How blue is my valley? I wondered as my cursing echoed off the krantz. It was the second Brown Trout that had thrashed its way to freedom inside of 30 minutes, and from the same pool. Thrashed like some demented eel with epilepsy having a panic attack. “Bloody Browns fighting dirty.” said Noel later. How could I disagree. He started fishing from an ox wagon. You can’t argue with those blokes.
“What do you do when a Brown does that?” I asked PD later in a voice note. He didn’t reply. There isn’t an answer.
With that second fish, I thought “I wonder what it would sound like if a rat fell off the krantz into the pool?”, and then I made my Taddy Bugger do that. I shot it in with a narrow loop under an overhanging tree, far too hard and it hit the water with a rat splat. There was a short delay, while Mr Brown wrapped up what he was doing elsewhere in the pool, and moseyed over to take advantage of the apparently suicidal rodent. Slam! I was in! Rod up. Whooping contained. Shaking knees. Mouth hanging open. Brain saying “Oh Shit! Oh Shit!”. Mr Brown doing the eel impersonation. And then it was over.
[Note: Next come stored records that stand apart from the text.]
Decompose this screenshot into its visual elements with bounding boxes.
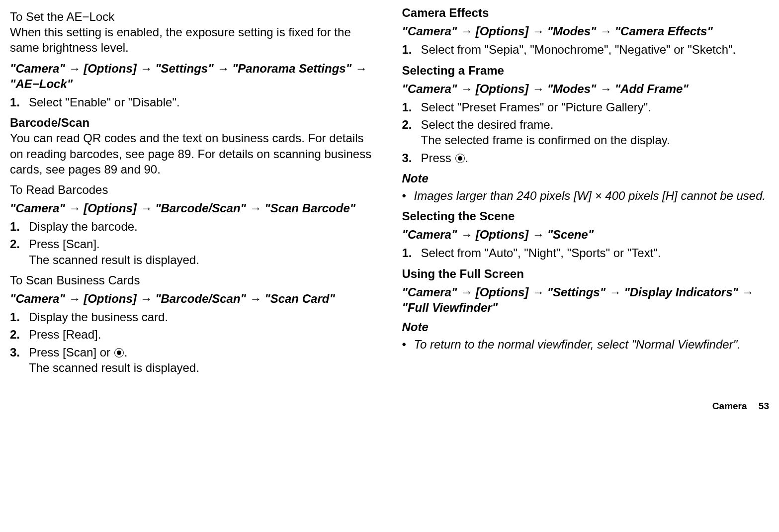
step-text: Press .: [421, 150, 469, 166]
step-text: Display the barcode.: [29, 219, 138, 234]
list-item: 2. Press [Scan]. The scanned result is d…: [10, 236, 377, 267]
read-barcodes-path: "Camera" → [Options] → "Barcode/Scan" → …: [10, 200, 377, 216]
note-item: • Images larger than 240 pixels [W] × 40…: [402, 188, 770, 203]
barcode-scan-desc: You can read QR codes and the text on bu…: [10, 130, 377, 177]
step-number: 1.: [402, 99, 414, 115]
page-number: 53: [759, 401, 769, 411]
note-item: • To return to the normal viewfinder, se…: [402, 337, 770, 352]
ae-lock-path: "Camera" → [Options] → "Settings" → "Pan…: [10, 61, 377, 91]
full-screen-path: "Camera" → [Options] → "Settings" → "Dis…: [402, 284, 770, 315]
list-item: 1. Select "Preset Frames" or "Picture Ga…: [402, 99, 770, 115]
step-number: 3.: [402, 150, 414, 166]
note-list: • To return to the normal viewfinder, se…: [402, 337, 770, 352]
center-button-icon: [455, 154, 465, 163]
list-item: 1. Display the barcode.: [10, 219, 377, 234]
step-text: Press [Read].: [29, 327, 101, 342]
ae-lock-desc: When this setting is enabled, the exposu…: [10, 24, 377, 55]
note-text: To return to the normal viewfinder, sele…: [414, 337, 770, 352]
read-barcodes-steps: 1. Display the barcode. 2. Press [Scan].…: [10, 219, 377, 267]
step-number: 2.: [10, 236, 22, 252]
step-text: Select from "Sepia", "Monochrome", "Nega…: [421, 42, 736, 57]
step-text: Press [Scan]. The scanned result is disp…: [29, 236, 199, 267]
center-button-icon: [114, 348, 124, 357]
step-text: Select "Enable" or "Disable".: [29, 94, 180, 110]
step-number: 2.: [10, 327, 22, 342]
note-list: • Images larger than 240 pixels [W] × 40…: [402, 188, 770, 203]
list-item: 1. Select "Enable" or "Disable".: [10, 94, 377, 110]
step-number: 1.: [402, 245, 414, 261]
step-number: 1.: [402, 42, 414, 57]
bullet-icon: •: [402, 337, 408, 352]
select-frame-path: "Camera" → [Options] → "Modes" → "Add Fr…: [402, 81, 770, 96]
full-screen-heading: Using the Full Screen: [402, 266, 770, 281]
barcode-scan-heading: Barcode/Scan: [10, 115, 377, 130]
step-number: 1.: [10, 219, 22, 234]
camera-effects-path: "Camera" → [Options] → "Modes" → "Camera…: [402, 23, 770, 39]
step-text: Press [Scan] or . The scanned result is …: [29, 345, 199, 375]
step-number: 1.: [10, 309, 22, 325]
note-label: Note: [402, 171, 770, 186]
step-number: 1.: [10, 94, 22, 110]
list-item: 3. Press [Scan] or . The scanned result …: [10, 345, 377, 375]
list-item: 1. Display the business card.: [10, 309, 377, 325]
ae-lock-heading: To Set the AE−Lock: [10, 9, 377, 24]
footer-section: Camera: [712, 401, 747, 411]
list-item: 2. Press [Read].: [10, 327, 377, 342]
page-content: To Set the AE−Lock When this setting is …: [10, 5, 769, 380]
step-number: 3.: [10, 345, 22, 360]
select-scene-heading: Selecting the Scene: [402, 208, 770, 224]
step-text: Select from "Auto", "Night", "Sports" or…: [421, 245, 661, 261]
camera-effects-steps: 1. Select from "Sepia", "Monochrome", "N…: [402, 42, 770, 57]
scan-cards-heading: To Scan Business Cards: [10, 272, 377, 288]
left-column: To Set the AE−Lock When this setting is …: [10, 5, 377, 380]
select-scene-steps: 1. Select from "Auto", "Night", "Sports"…: [402, 245, 770, 261]
step-text: Select "Preset Frames" or "Picture Galle…: [421, 99, 652, 115]
list-item: 3. Press .: [402, 150, 770, 166]
page-footer: Camera 53: [10, 400, 769, 413]
scan-cards-path: "Camera" → [Options] → "Barcode/Scan" → …: [10, 291, 377, 306]
list-item: 2. Select the desired frame. The selecte…: [402, 117, 770, 148]
list-item: 1. Select from "Auto", "Night", "Sports"…: [402, 245, 770, 261]
bullet-icon: •: [402, 188, 408, 203]
note-label: Note: [402, 319, 770, 335]
ae-lock-steps: 1. Select "Enable" or "Disable".: [10, 94, 377, 110]
select-scene-path: "Camera" → [Options] → "Scene": [402, 227, 770, 242]
scan-cards-steps: 1. Display the business card. 2. Press […: [10, 309, 377, 375]
step-text: Select the desired frame. The selected f…: [421, 117, 670, 148]
step-number: 2.: [402, 117, 414, 132]
camera-effects-heading: Camera Effects: [402, 5, 770, 20]
right-column: Camera Effects "Camera" → [Options] → "M…: [402, 5, 770, 380]
read-barcodes-heading: To Read Barcodes: [10, 182, 377, 197]
list-item: 1. Select from "Sepia", "Monochrome", "N…: [402, 42, 770, 57]
note-text: Images larger than 240 pixels [W] × 400 …: [414, 188, 770, 203]
select-frame-heading: Selecting a Frame: [402, 63, 770, 78]
select-frame-steps: 1. Select "Preset Frames" or "Picture Ga…: [402, 99, 770, 166]
step-text: Display the business card.: [29, 309, 168, 325]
The first fish had been at the tail of the pool. I was on the sheetrock at the tail out, keeping low.
I had been casting into the gentle tongue of water that flowed down the centre towards me. Then I thought “Hang on. Where would a fish not go? Where would no self-respecting Trout go?” And I spied the murky static water off to my right, where rotten logs and sticks lay, and there was algae and white flotsam on the surface. “Got you, you surly bastard.” I said as I planned my cast. But I hadn’t got him. He too did that eel thing, and I got to feel his heft for just a fraction of time. Just a few seconds of heart-in-my-throat connection. Rod up. Whooping contained. Shaking knees. Mouth hanging open. And then it was over. There’s a guy on the hill on the other side of the river with a quant country getaway who heard some language that peaceful Sunday morning which no one should have to hear.
I am not proud of that.
Losing those fish, I mean.
I went downstream to look for Noel.
He said he had had a stroke a few weeks earlier. I had visions of finding him face down in the Big Pool. I was relieved to find him casting gracefully between two old poplars and his fly alighting like thistledown in the spot where I was chasing a lunker a few weeks earlier. Sneaky bugger. I had told him about the monster, and as soon as I disappeared around the corner, he snuck off down there to catch my fish. But I was over it. The lunker’s bigger brother had shown himself to me three hundred yards further up the river in the Krantz Pool. Noel was alive. My duty was done, I needed another hour to go three hundred yards further up, to go for the even bigger brother who surely lived in Bernard’s Pool. “See you in an hour.” I told Noel, and I strode confidently back up the valley, with cows and calves parting ahead of me in the ryegrass with bewilderment.
I decided to pace myself.
You don’t just go for the biggest biscuit on the plate. You take some little ones first. Decorum. Get your eye in. So I hooked some trees down on Nuttall’s Pool. Snagged the bottom, and broke off the fly. Lost a small fish that chased my offering as I lifted. Slithered down the bank and did some break-dancing in the algae.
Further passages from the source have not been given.